WHAT YOU HAVE TO DO —
Before returning the data, strip out the pictures and keep everything else exactly the same.

MATERIAL SHOWN —
^^^^^^^^^^^^^^^^
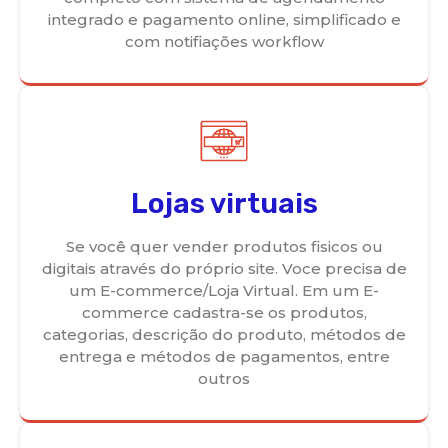
integrado e pagamento online, simplificado e
com notifiações workflow
Lojas virtuais
Se você quer vender produtos fisicos ou
digitais através do próprio site. Voce precisa de
um E-commerce/Loja Virtual. Em um E-
commerce cadastra-se os produtos,
categorias, descrição do produto, métodos de
entrega e métodos de pagamentos, entre
outros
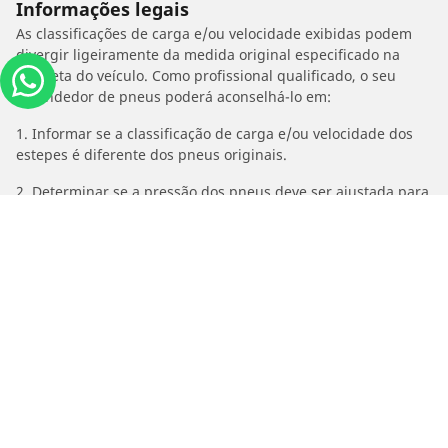
Informações legais
As classificações de carga e/ou velocidade exibidas podem
divergir ligeiramente da medida original especificado na
etiqueta do veículo. Como profissional qualificado, o seu
revendedor de pneus poderá aconselhá-lo em:
1. Informar se a classificação de carga e/ou velocidade dos
estepes é diferente dos pneus originais.
2. Determinar se a pressão dos pneus deve ser ajustada para
o medida alternativo proposto
/
Car brands
PEUGEOT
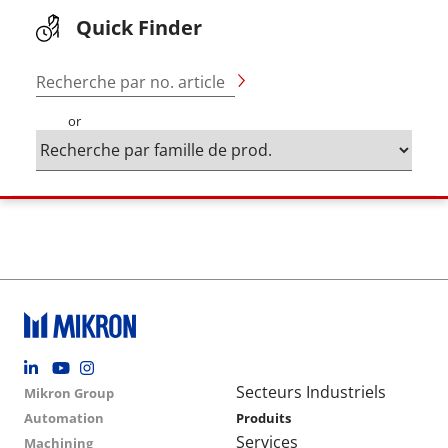
Quick Finder
Recherche par no. article
or
Footer social
Group menu
Main navigation
Secteurs Industriels
Mikron Group
Automation
Produits
Services
Machining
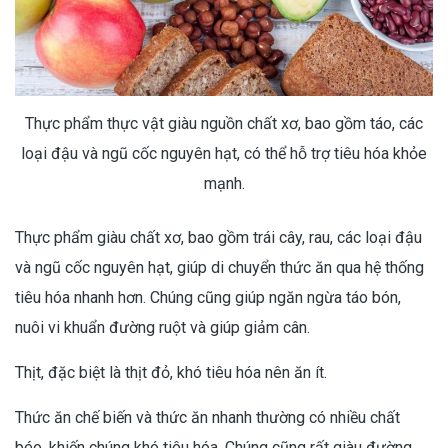
Thực phẩm thực vật giàu nguồn chất xơ, bao gồm táo, các
loại đậu và ngũ cốc nguyên hạt, có thể hỗ trợ tiêu hóa khỏe
mạnh.
Thực phẩm giàu chất xơ, bao gồm trái cây, rau, các loại đậu
và ngũ cốc nguyên hạt, giúp di chuyển thức ăn qua hệ thống
tiêu hóa nhanh hơn. Chúng cũng giúp ngăn ngừa táo bón,
nuôi vi khuẩn đường ruột và giúp giảm cân.
Thịt, đặc biệt là thịt đỏ, khó tiêu hóa nên ăn ít.
Thức ăn chế biến và thức ăn nhanh thường có nhiều chất
béo, khiến chúng khó tiêu hóa. Chúng cũng rất giàu đường,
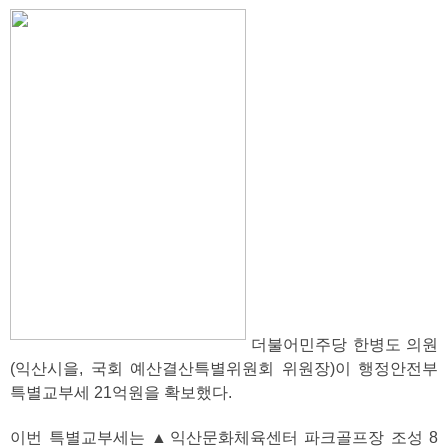
더불어민주당 한병도 의원
(익산시을, 국회 예산결산특별위원회 위원장)이 행정안전부
특별교부세 21억원을 확보했다.
이번 특별교부세는 ▲익산문화체육센터 파크골프장 조성 8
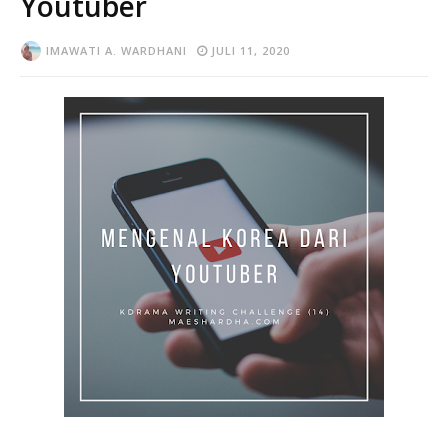
Youtuber
IMAWATI A. WARDHANI
JULI 11, 2020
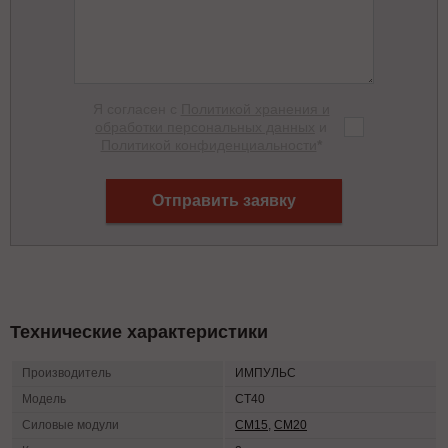
Я согласен с
Политикой хранения и
обработки персональных данных
и
Политикой конфиденциальности
*
Отправить заявку
Технические характеристики
Производитель
ИМПУЛЬС
Модель
СТ40
Силовые модули
СМ15
,
СМ20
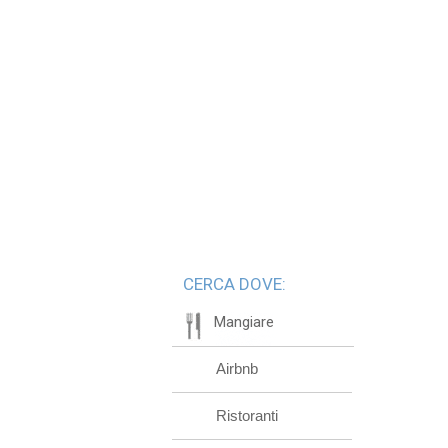
CERCA DOVE:
Mangiare
Airbnb
Ristoranti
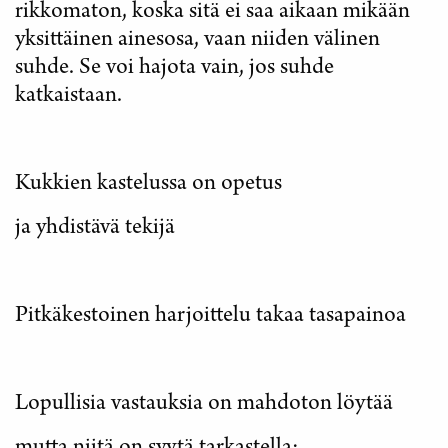
rikkomaton, koska sitä ei saa aikaan mikään
yksittäinen ainesosa, vaan niiden välinen
suhde. Se voi hajota vain, jos suhde
katkaistaan.
Kukkien kastelussa on opetus
ja yhdistävä tekijä
Pitkäkestoinen harjoittelu takaa tasapainoa
Lopullisia vastauksia on mahdoton löytää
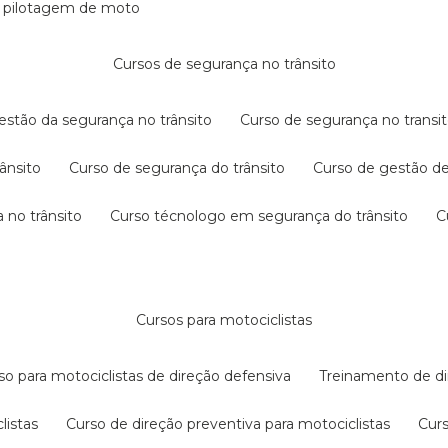
e pilotagem de moto
cursos de segurança no trânsito
gestão da segurança no trânsito
curso de segurança no transit
rânsito
curso de segurança do trânsito
curso de gestão d
 no trânsito
curso técnologo em segurança do trânsito
cursos para motociclistas
rso para motociclistas de direção defensiva
treinamento de di
listas
curso de direção preventiva para motociclistas
cur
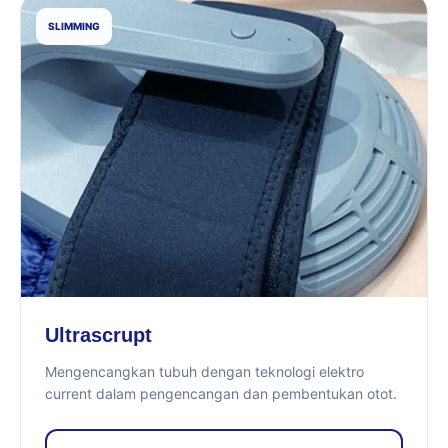
SLIMMING
Ultrascrupt
Mengencangkan tubuh dengan teknologi elektro
current dalam pengencangan dan pembentukan otot.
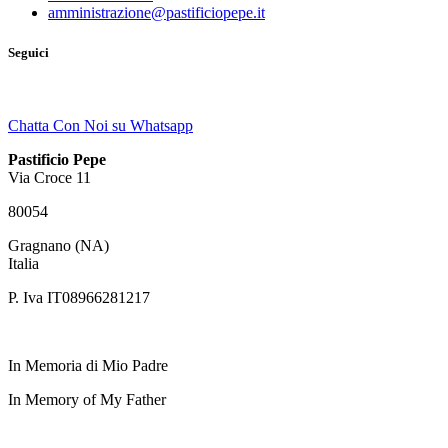
amministrazione@pastificiopepe.it
Seguici
Chatta Con Noi su Whatsapp
Pastificio Pepe
Via Croce 11
80054
Gragnano (NA)
Italia
P. Iva IT08966281217
In Memoria di Mio Padre
In Memory of My Father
^^^^^^^^^^^^^^^^
RESPONSE BOX —
integrado e pagamento online, simplificado e
com notifiações workflow
Lojas virtuais
Se você quer vender produtos fisicos ou
digitais através do próprio site. Voce precisa de
um E-commerce/Loja Virtual. Em um E-
commerce cadastra-se os produtos,
categorias, descrição do produto, métodos de
entrega e métodos de pagamentos, entre
outros
Informações legais
As classificações de carga e/ou velocidade exibidas podem
divergir ligeiramente da medida original especificado na
etiqueta do veículo. Como profissional qualificado, o seu
revendedor de pneus poderá aconselhá-lo em:
1. Informar se a classificação de carga e/ou velocidade dos
estepes é diferente dos pneus originais.
2. Determinar se a pressão dos pneus deve ser ajustada para
o medida alternativo proposto
/
Car brands
PEUGEOT
Quick Finder
Recherche par no. article
or
Footer social
Group menu
Main navigation
Secteurs Industriels
Mikron Group
Automation
Produits
Services
Machining
Thực phẩm thực vật giàu nguồn chất xơ, bao gồm táo, các
loại đậu và ngũ cốc nguyên hạt, có thể hỗ trợ tiêu hóa khỏe
mạnh.
Thực phẩm giàu chất xơ, bao gồm trái cây, rau, các loại đậu
và ngũ cốc nguyên hạt, giúp di chuyển thức ăn qua hệ thống
tiêu hóa nhanh hơn. Chúng cũng giúp ngăn ngừa táo bón,
nuôi vi khuẩn đường ruột và giúp giảm cân.
Thịt, đặc biệt là thịt đỏ, khó tiêu hóa nên ăn ít.
Thức ăn chế biến và thức ăn nhanh thường có nhiều chất
béo, khiến chúng khó tiêu hóa. Chúng cũng rất giàu đường,
더불어민주당 한병도 의원
(익산시을, 국회 예산결산특별위원회 위원장)이 행정안전부
특별교부세 21억원을 확보했다.
이번 특별교부세는 ▲익산문화체육센터 파크골프장 조성 8
Youtuber
IMAWATI A. WARDHANI
JULI 11, 2020
Я согласен с
Политикой хранения и
обработки персональных данных
и
Политикой конфиденциальности
*
Отправить заявку
Технические характеристики
Производитель
ИМПУЛЬС
Модель
СТ40
Силовые модули
СМ15
,
СМ20
CERCA DOVE:
Mangiare
Airbnb
Ristoranti
rikkomaton, koska sitä ei saa aikaan mikään
yksittäinen ainesosa, vaan niiden välinen
suhde. Se voi hajota vain, jos suhde
katkaistaan.
Kukkien kastelussa on opetus
ja yhdistävä tekijä
Pitkäkestoinen harjoittelu takaa tasapainoa
Lopullisia vastauksia on mahdoton löytää
e pilotagem de moto
cursos de segurança no trânsito
gestão da segurança no trânsito
curso de segurança no transit
rânsito
curso de segurança do trânsito
curso de gestão d
 no trânsito
curso técnologo em segurança do trânsito
cursos para motociclistas
rso para motociclistas de direção defensiva
treinamento de di
listas
curso de direção preventiva para motociclistas
cur
SLIMMING
Ultrascrupt
Mengencangkan tubuh dengan teknologi elektro
current dalam pengencangan dan pembentukan otot.
amministrazione@pastificiopepe.it
Seguici
Chatta Con Noi su Whatsapp
Pastificio Pepe
Via Croce 11
80054
Gragnano (NA)
Italia
P. Iva IT08966281217
In Memoria di Mio Padre
In Memory of My Father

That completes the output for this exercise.